Collective Behavior & Social Movements  
This course explores the origins, dynamics, and consequences of social movements. We examine a wide range of topics including: the emergence of movements, recruitment, interactions between social movements and the general public or political officials, tactics, and the factors contributing to the success and failure of movements.

Graduate Statistics  
This course provides students with advanced analytical skills necessary for understanding, interpreting and drawing conclusions from statistical analysis of data. We briefly review univariate and bivariate statistics before covering multivariate methods, including ANOVA (RMANOVA, MANCOVA); OLS regression, logistic regression (binary, ordered, multinomial), and count models (Poisson and negative binomial). Advanced methods such as event history/survival analysis, time series analysis, multilevel modeling, and structural equation models are introduced.
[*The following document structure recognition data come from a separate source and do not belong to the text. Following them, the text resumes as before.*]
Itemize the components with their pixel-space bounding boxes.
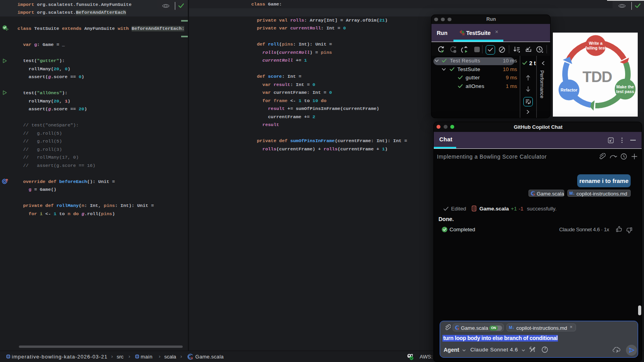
svg-text:Make thetest pass: Make thetest pass: [616, 84, 634, 94]
svg-text:TDD: TDD: [582, 69, 612, 85]
svg-text:Refactor: Refactor: [561, 88, 578, 92]
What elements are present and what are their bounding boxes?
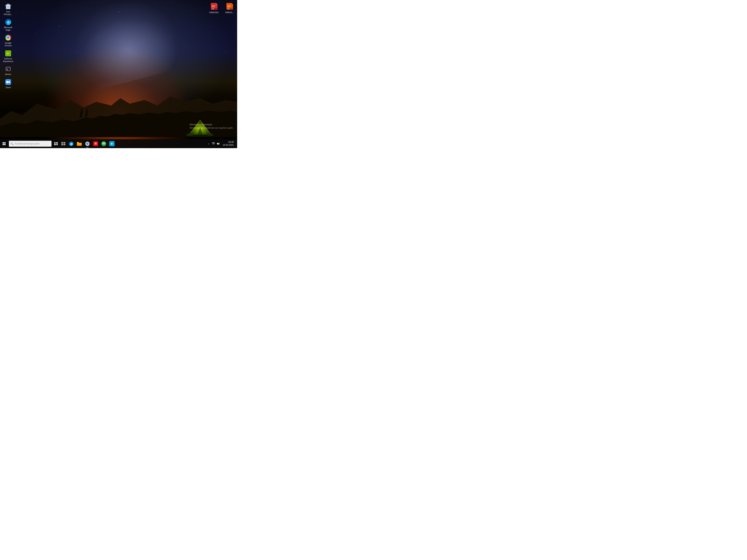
desktop-icon-zoom[interactable]: Zoom (1, 78, 15, 90)
svg-rect-27 (227, 7, 230, 7)
volume-tray-icon[interactable] (216, 141, 221, 147)
geforce-label: GeForceExperience (3, 57, 13, 63)
desktop-icon-recycle-bin[interactable]: GeriDönüşü... (1, 2, 15, 17)
geforce-icon: NV (5, 50, 11, 56)
taskbar-app-edge[interactable] (67, 139, 75, 148)
widgets-button[interactable] (60, 139, 67, 148)
edge-icon (5, 19, 11, 25)
drivers-label: drivers (5, 73, 11, 76)
zoom-label: Zoom (5, 86, 11, 89)
svg-rect-37 (63, 144, 66, 145)
taskbar-app-netflix[interactable]: N (92, 139, 100, 148)
svg-text:PDF: PDF (227, 8, 230, 10)
taskbar-app-file-explorer[interactable] (75, 139, 83, 148)
clock-date: 14.03.2021 (223, 144, 234, 147)
search-input-placeholder: Aramak için buraya yazın (15, 142, 50, 145)
desktop-icon-chrome[interactable]: GoogleChrome (1, 33, 15, 48)
svg-text:PDF: PDF (212, 8, 214, 10)
taskbar-explorer-icon (77, 141, 82, 146)
desktop-icon-kim101el-1[interactable]: PDF KIM101EL (207, 2, 221, 15)
show-desktop-button[interactable] (235, 139, 237, 148)
desktop-icon-kim101el-2[interactable]: PDF KIM101... (223, 2, 236, 15)
desktop-icons-left: GeriDönüşü... Microsoft Edge GoogleChrom… (1, 2, 15, 90)
svg-marker-38 (217, 142, 218, 145)
svg-marker-15 (9, 81, 10, 83)
svg-rect-20 (212, 7, 215, 7)
kim101el-1-label: KIM101EL (209, 11, 219, 14)
chevron-up-icon: ∧ (208, 143, 209, 145)
taskbar-spotify-icon (101, 141, 106, 146)
svg-rect-30 (54, 142, 56, 143)
taskbar-netflix-icon: N (93, 141, 98, 146)
svg-point-2 (207, 134, 214, 136)
windows-logo-icon (3, 142, 5, 145)
svg-rect-32 (54, 144, 56, 145)
start-button[interactable] (0, 139, 8, 148)
taskbar-search[interactable]: 🔍 Aramak için buraya yazın (9, 141, 52, 147)
svg-rect-33 (56, 144, 58, 145)
system-clock[interactable]: 23:45 14.03.2021 (221, 139, 235, 148)
taskbar-prime-icon: ▶ (109, 141, 114, 146)
desktop-icon-drivers[interactable]: drivers (1, 64, 15, 77)
clock-time: 23:45 (228, 141, 234, 144)
desktop-icon-geforce[interactable]: NV GeForceExperience (1, 49, 15, 64)
svg-rect-11 (6, 67, 10, 71)
svg-rect-34 (61, 142, 63, 143)
svg-rect-35 (63, 142, 66, 143)
tent (185, 116, 215, 137)
desktop-icon-edge[interactable]: Microsoft Edge (1, 18, 15, 33)
svg-rect-19 (212, 6, 214, 7)
svg-rect-6 (5, 5, 11, 5)
expand-tray-button[interactable]: ∧ (206, 141, 211, 147)
svg-rect-36 (61, 144, 63, 145)
desktop: Windows'u Etkinleştir Windows'u etkinleş… (0, 0, 237, 148)
svg-rect-31 (56, 142, 58, 143)
desktop-icons-right: PDF KIM101EL PDF KIM101... (207, 2, 237, 15)
svg-point-1 (186, 133, 194, 136)
edge-label: Microsoft Edge (2, 26, 14, 31)
svg-rect-13 (7, 69, 8, 70)
recycle-bin-label: GeriDönüşü... (4, 10, 12, 16)
svg-text:NV: NV (7, 53, 9, 54)
search-icon: 🔍 (10, 142, 14, 145)
svg-rect-14 (6, 81, 8, 83)
chrome-icon (5, 35, 11, 41)
taskbar-app-spotify[interactable] (100, 139, 108, 148)
svg-rect-18 (212, 5, 215, 6)
system-tray: ∧ (206, 139, 237, 148)
taskbar-app-prime[interactable]: ▶ (108, 139, 116, 148)
svg-rect-26 (227, 6, 230, 7)
chrome-label: GoogleChrome (4, 42, 12, 47)
svg-rect-25 (227, 5, 231, 6)
tray-icons: ∧ (206, 141, 221, 147)
zoom-icon (5, 79, 11, 85)
task-view-button[interactable] (52, 139, 60, 148)
taskbar: 🔍 Aramak için buraya yazın (0, 139, 237, 148)
kim101el-2-label: KIM101... (225, 11, 234, 14)
taskbar-edge-icon (69, 141, 74, 146)
taskbar-app-chrome[interactable] (83, 139, 92, 148)
taskbar-chrome-icon (85, 141, 90, 146)
network-tray-icon[interactable] (211, 141, 216, 147)
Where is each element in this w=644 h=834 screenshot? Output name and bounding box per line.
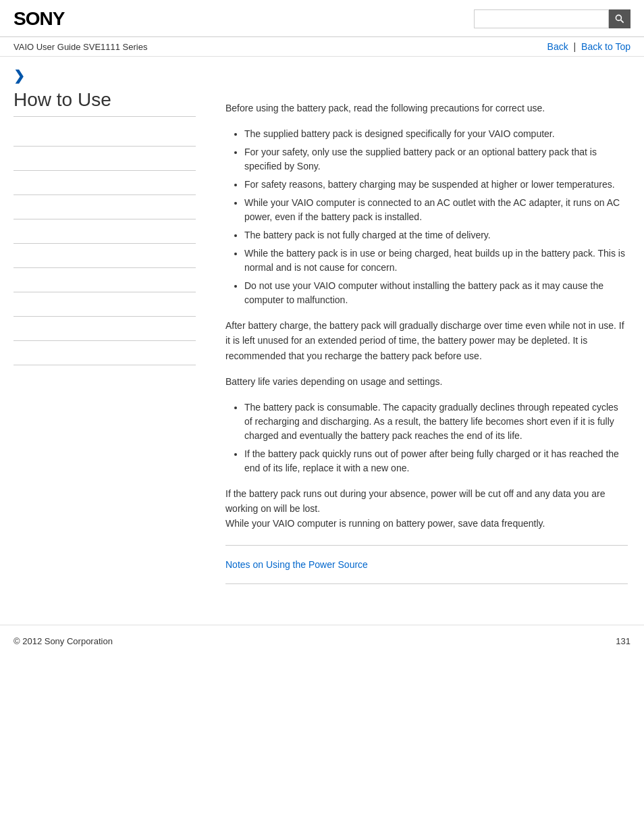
sidebar-item[interactable] bbox=[14, 317, 196, 341]
paragraph-2: Battery life varies depending on usage a… bbox=[225, 374, 628, 389]
list-item: The battery pack is not fully charged at… bbox=[244, 228, 628, 242]
content-intro: Before using the battery pack, read the … bbox=[225, 103, 628, 113]
list-item: Do not use your VAIO computer without in… bbox=[244, 279, 628, 307]
sidebar-title: How to Use bbox=[14, 89, 196, 117]
footer-page-number: 131 bbox=[616, 636, 630, 646]
list-item: While your VAIO computer is connected to… bbox=[244, 196, 628, 224]
back-to-top-link[interactable]: Back to Top bbox=[581, 41, 630, 52]
list-item: The battery pack is consumable. The capa… bbox=[244, 400, 628, 443]
sidebar-item[interactable] bbox=[14, 268, 196, 292]
paragraph-3-line1: If the battery pack runs out during your… bbox=[225, 488, 605, 514]
paragraph-3-line2: While your VAIO computer is running on b… bbox=[225, 518, 545, 529]
breadcrumb: ❯ bbox=[0, 57, 644, 89]
sidebar-item[interactable] bbox=[14, 244, 196, 268]
svg-point-0 bbox=[616, 15, 621, 20]
nav-links: Back | Back to Top bbox=[547, 41, 630, 52]
sidebar-item[interactable] bbox=[14, 341, 196, 365]
list-item: For safety reasons, battery charging may… bbox=[244, 178, 628, 192]
notes-power-source-link[interactable]: Notes on Using the Power Source bbox=[225, 559, 368, 570]
back-link[interactable]: Back bbox=[547, 41, 568, 52]
list-item: The supplied battery pack is designed sp… bbox=[244, 127, 628, 141]
nav-separator: | bbox=[574, 41, 576, 52]
sidebar-item[interactable] bbox=[14, 171, 196, 195]
search-input[interactable] bbox=[474, 9, 609, 28]
list-item: While the battery pack is in use or bein… bbox=[244, 246, 628, 275]
sidebar: How to Use bbox=[0, 89, 209, 611]
page-footer: © 2012 Sony Corporation 131 bbox=[0, 625, 644, 657]
list-item: For your safety, only use the supplied b… bbox=[244, 145, 628, 174]
content-divider-bottom bbox=[225, 583, 628, 584]
nav-bar: VAIO User Guide SVE1111 Series Back | Ba… bbox=[0, 37, 644, 57]
sidebar-item[interactable] bbox=[14, 195, 196, 219]
paragraph-1: After battery charge, the battery pack w… bbox=[225, 318, 628, 363]
svg-line-1 bbox=[621, 20, 624, 23]
chevron-right-icon: ❯ bbox=[14, 68, 25, 83]
list-item: If the battery pack quickly runs out of … bbox=[244, 447, 628, 475]
footer-copyright: © 2012 Sony Corporation bbox=[14, 636, 113, 646]
sidebar-item[interactable] bbox=[14, 122, 196, 147]
bullets-list-1: The supplied battery pack is designed sp… bbox=[225, 127, 628, 307]
sidebar-item[interactable] bbox=[14, 219, 196, 244]
main-layout: How to Use Before using the battery pack… bbox=[0, 89, 644, 611]
paragraph-3: If the battery pack runs out during your… bbox=[225, 486, 628, 531]
search-area bbox=[474, 9, 630, 28]
search-icon bbox=[614, 14, 625, 24]
guide-title: VAIO User Guide SVE1111 Series bbox=[14, 42, 147, 52]
content-divider bbox=[225, 545, 628, 546]
sidebar-item[interactable] bbox=[14, 147, 196, 171]
sony-logo: SONY bbox=[14, 8, 64, 30]
sidebar-item[interactable] bbox=[14, 292, 196, 317]
content-area: Before using the battery pack, read the … bbox=[209, 89, 644, 611]
bullets-list-2: The battery pack is consumable. The capa… bbox=[225, 400, 628, 475]
search-button[interactable] bbox=[609, 9, 630, 28]
page-header: SONY bbox=[0, 0, 644, 37]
Statistics for the Social Sciences  
This course provides students with the skills necessary for understanding, interpreting and drawing conclusions from statistical analysis of data. We cover univariate and bivariate statistics, including probability and the normal curve; measures of central tendency, variation/dispersion, and confidence intervals; comparing means and proportions for two groups (t-tests); comparing means for more than two groups (ANOVA); correlation, and regression.

Social Research Methods  
An introduction to methods of sociological research. This course is designed to help students critically evaluate research and conduct research of their own. Topics covered include the ethics of research, the relationship between theory and research, variables and measurement, causality, types of research (qualitative fieldwork and interviews, content analysis, and quantitative analysis), and the writing of research.